Extracted page text data:
____

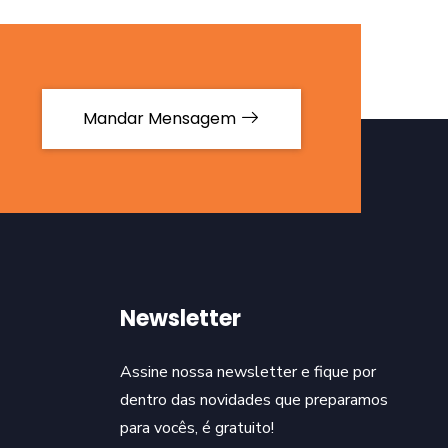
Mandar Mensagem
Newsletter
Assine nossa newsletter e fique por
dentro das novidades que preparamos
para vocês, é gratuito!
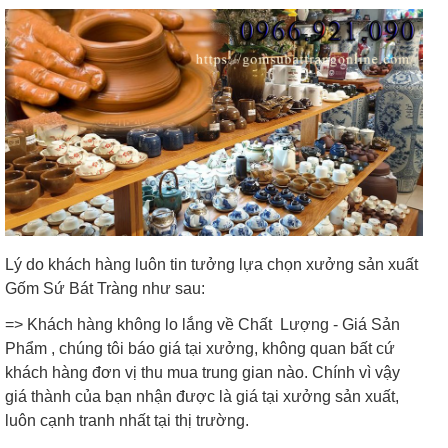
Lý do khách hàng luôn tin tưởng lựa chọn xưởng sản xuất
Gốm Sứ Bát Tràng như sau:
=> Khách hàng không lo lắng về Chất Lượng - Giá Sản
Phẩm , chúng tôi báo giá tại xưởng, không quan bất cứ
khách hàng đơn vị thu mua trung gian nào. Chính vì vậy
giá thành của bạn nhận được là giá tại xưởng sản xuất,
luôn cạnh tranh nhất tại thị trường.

____

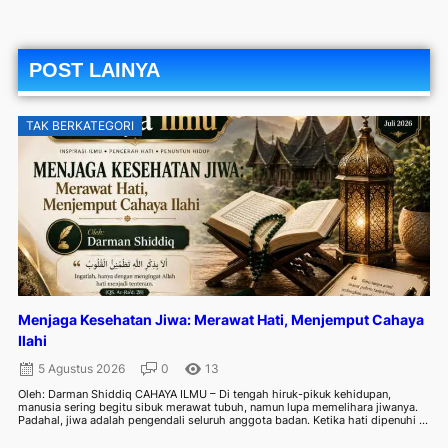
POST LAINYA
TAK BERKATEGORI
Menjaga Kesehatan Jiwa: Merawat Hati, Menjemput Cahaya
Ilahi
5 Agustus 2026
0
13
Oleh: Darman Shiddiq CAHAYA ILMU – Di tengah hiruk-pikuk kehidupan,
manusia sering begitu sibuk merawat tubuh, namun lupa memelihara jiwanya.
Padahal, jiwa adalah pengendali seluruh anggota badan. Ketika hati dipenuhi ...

____

■ **Task description**
Say how many lines in the data above contain the string "xưởng", and give no other output.

■ **Reply**
2